Journal of the
Korean Mathematical Society JKMS

Let $M$ be a fixed left $R$-module. For a left $R$-module $X$, we introduce the notion of $M$-prime (resp. $M$-semiprime) submodule of $X$ such that in the case $M=R$, it coincides with prime (resp. semiprime) submodule of $X$. Other concepts encountered in the general theory are $M$-$m$-system sets, $M$-$n$-system sets, $M$-prime radical and M-Baer's lower nilradical of modules. Relationships between these concepts and basic properties are established.
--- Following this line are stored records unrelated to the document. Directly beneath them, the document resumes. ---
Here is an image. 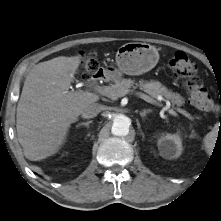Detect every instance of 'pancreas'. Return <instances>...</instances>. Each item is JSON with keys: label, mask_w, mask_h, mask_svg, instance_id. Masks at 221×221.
<instances>
[{"label": "pancreas", "mask_w": 221, "mask_h": 221, "mask_svg": "<svg viewBox=\"0 0 221 221\" xmlns=\"http://www.w3.org/2000/svg\"><path fill=\"white\" fill-rule=\"evenodd\" d=\"M136 85L141 90L149 94L153 98H157L158 96H163L166 99H169L173 104L177 106H181L184 103V99L177 93L169 91L166 87H164L160 82L150 80L145 81L143 79L139 80L138 83H135V80L132 79H121L115 82V84H111L109 86L113 92V94L117 95V98L120 97V93L123 90H129L132 86Z\"/></svg>", "instance_id": "1"}]
</instances>
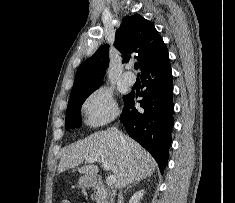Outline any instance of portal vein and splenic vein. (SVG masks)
<instances>
[{"label": "portal vein and splenic vein", "mask_w": 235, "mask_h": 203, "mask_svg": "<svg viewBox=\"0 0 235 203\" xmlns=\"http://www.w3.org/2000/svg\"><path fill=\"white\" fill-rule=\"evenodd\" d=\"M95 161L102 162V165H103L104 169L105 170H110V165L107 162H104V161H101L100 159H95V158L86 159V162H88V163H92V162H95ZM115 181H116V176L115 175H110L106 179V184L108 186H112L115 183Z\"/></svg>", "instance_id": "1"}]
</instances>
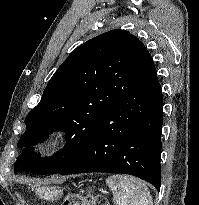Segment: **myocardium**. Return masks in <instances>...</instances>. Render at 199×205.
I'll list each match as a JSON object with an SVG mask.
<instances>
[{"mask_svg": "<svg viewBox=\"0 0 199 205\" xmlns=\"http://www.w3.org/2000/svg\"><path fill=\"white\" fill-rule=\"evenodd\" d=\"M65 145V137L57 132H51L42 137L36 145V154L47 157L55 154Z\"/></svg>", "mask_w": 199, "mask_h": 205, "instance_id": "1", "label": "myocardium"}]
</instances>
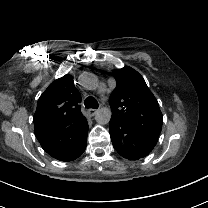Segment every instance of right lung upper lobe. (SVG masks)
Segmentation results:
<instances>
[{"instance_id":"right-lung-upper-lobe-1","label":"right lung upper lobe","mask_w":208,"mask_h":208,"mask_svg":"<svg viewBox=\"0 0 208 208\" xmlns=\"http://www.w3.org/2000/svg\"><path fill=\"white\" fill-rule=\"evenodd\" d=\"M81 96L71 75L52 82L40 96L33 117L35 135L61 131L83 118Z\"/></svg>"}]
</instances>
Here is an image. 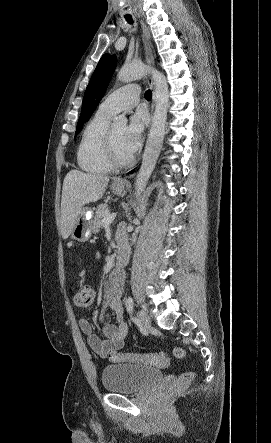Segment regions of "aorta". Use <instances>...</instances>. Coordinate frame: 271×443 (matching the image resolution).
Returning a JSON list of instances; mask_svg holds the SVG:
<instances>
[{"mask_svg": "<svg viewBox=\"0 0 271 443\" xmlns=\"http://www.w3.org/2000/svg\"><path fill=\"white\" fill-rule=\"evenodd\" d=\"M150 70L145 64H130L123 66L117 74V80L120 82H133L137 78L147 76ZM154 86H155V110L152 118L151 130L149 132L145 152L141 168L137 174L135 182L134 196L139 200L142 192L148 184V180L156 166V162L160 156L165 136V124L167 120V112L169 108L168 84L164 74L154 70ZM127 118L125 116H117L114 118V126H127Z\"/></svg>", "mask_w": 271, "mask_h": 443, "instance_id": "1", "label": "aorta"}]
</instances>
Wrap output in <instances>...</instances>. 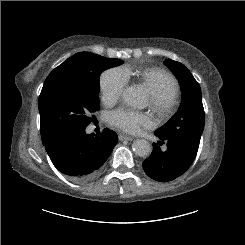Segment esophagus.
Instances as JSON below:
<instances>
[{
	"mask_svg": "<svg viewBox=\"0 0 245 245\" xmlns=\"http://www.w3.org/2000/svg\"><path fill=\"white\" fill-rule=\"evenodd\" d=\"M118 138L120 141H124V140L132 141L134 139V137L124 135V134H119Z\"/></svg>",
	"mask_w": 245,
	"mask_h": 245,
	"instance_id": "1",
	"label": "esophagus"
}]
</instances>
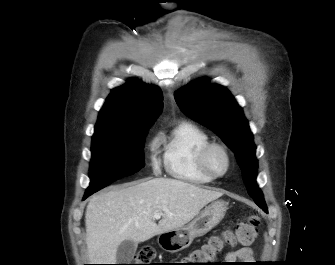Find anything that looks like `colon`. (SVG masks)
<instances>
[{"instance_id":"obj_1","label":"colon","mask_w":335,"mask_h":265,"mask_svg":"<svg viewBox=\"0 0 335 265\" xmlns=\"http://www.w3.org/2000/svg\"><path fill=\"white\" fill-rule=\"evenodd\" d=\"M260 219L249 216L237 223L233 229H225L218 235L211 236L206 243L192 251L184 260L187 265H211L226 246L244 245L248 246L254 242L258 235ZM155 250L152 247H143L137 253L134 264L127 265H153Z\"/></svg>"}]
</instances>
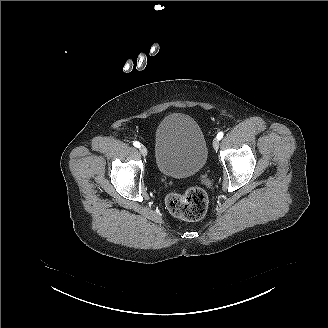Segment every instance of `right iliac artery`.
<instances>
[{
    "mask_svg": "<svg viewBox=\"0 0 328 328\" xmlns=\"http://www.w3.org/2000/svg\"><path fill=\"white\" fill-rule=\"evenodd\" d=\"M133 145H134L135 147H137V148L140 147V143H139L138 141H134V142H133Z\"/></svg>",
    "mask_w": 328,
    "mask_h": 328,
    "instance_id": "82829eb1",
    "label": "right iliac artery"
}]
</instances>
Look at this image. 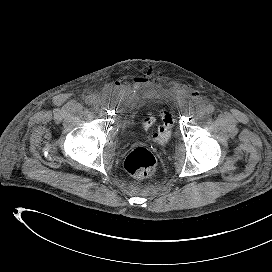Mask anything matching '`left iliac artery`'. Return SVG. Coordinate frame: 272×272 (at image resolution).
<instances>
[{"mask_svg":"<svg viewBox=\"0 0 272 272\" xmlns=\"http://www.w3.org/2000/svg\"><path fill=\"white\" fill-rule=\"evenodd\" d=\"M215 111V107L213 105L207 106V113L212 114Z\"/></svg>","mask_w":272,"mask_h":272,"instance_id":"obj_1","label":"left iliac artery"}]
</instances>
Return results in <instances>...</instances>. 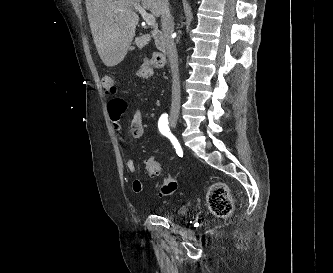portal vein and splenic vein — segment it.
Segmentation results:
<instances>
[{
    "label": "portal vein and splenic vein",
    "mask_w": 333,
    "mask_h": 273,
    "mask_svg": "<svg viewBox=\"0 0 333 273\" xmlns=\"http://www.w3.org/2000/svg\"><path fill=\"white\" fill-rule=\"evenodd\" d=\"M134 9L137 10L141 16L143 17V19L145 20V22L150 25L153 26L156 23L155 17L151 14H148L146 12V10L139 4H134L133 5ZM120 11V9H116L115 13H118Z\"/></svg>",
    "instance_id": "1"
}]
</instances>
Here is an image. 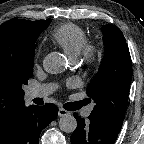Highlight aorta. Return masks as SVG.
<instances>
[{"label":"aorta","instance_id":"obj_1","mask_svg":"<svg viewBox=\"0 0 144 144\" xmlns=\"http://www.w3.org/2000/svg\"><path fill=\"white\" fill-rule=\"evenodd\" d=\"M44 70L51 74H58L65 69V62L58 52H51L43 60ZM59 127L65 133H73L77 127V121L71 114L63 115L59 120Z\"/></svg>","mask_w":144,"mask_h":144}]
</instances>
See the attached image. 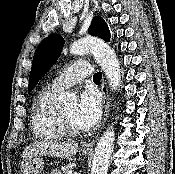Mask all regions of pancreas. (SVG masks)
Returning a JSON list of instances; mask_svg holds the SVG:
<instances>
[{
    "mask_svg": "<svg viewBox=\"0 0 175 174\" xmlns=\"http://www.w3.org/2000/svg\"><path fill=\"white\" fill-rule=\"evenodd\" d=\"M62 171H63L64 174H74L72 163H69L68 165H66L65 167H63L62 168Z\"/></svg>",
    "mask_w": 175,
    "mask_h": 174,
    "instance_id": "cf45deb5",
    "label": "pancreas"
}]
</instances>
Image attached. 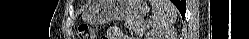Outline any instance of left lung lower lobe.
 I'll return each instance as SVG.
<instances>
[{"label":"left lung lower lobe","mask_w":249,"mask_h":39,"mask_svg":"<svg viewBox=\"0 0 249 39\" xmlns=\"http://www.w3.org/2000/svg\"><path fill=\"white\" fill-rule=\"evenodd\" d=\"M172 2L176 5L182 17H184L185 12H186V1L185 0H172Z\"/></svg>","instance_id":"obj_1"}]
</instances>
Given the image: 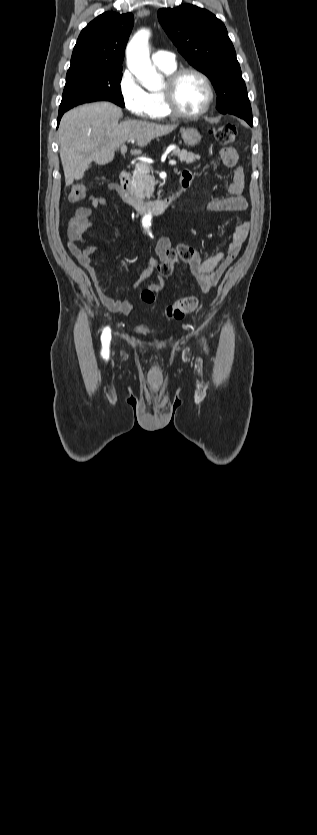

In particular, we identify certain submodules of $M$, called ``prime $M$-ideals'', that play a role analogous to that of prime (two-sided) ideals in the ring $R$. Using this definition, we show that if $M$ satisfies condition $H$ (defined later) and ${\rm Hom}_R(M,X)\neq 0$ for all modules $X$ in the category $\sigma[M]$, then there is a one-to-one correspondence between isomorphism classes of indecomposable $M$-injective modules in $\sigma[M]$ and prime $M$-ideals of $M$. Also, we investigate the prime $M$-ideals, $M$-prime submodules and $M$-prime radical of Artinian modules.

Keywords: prime submodules, prime $M$-ideal, $M$-prime submodule, $M$-prime radical, $M$-injective module

MSC numbers: 16S38, 16D50, 16D60, 16N60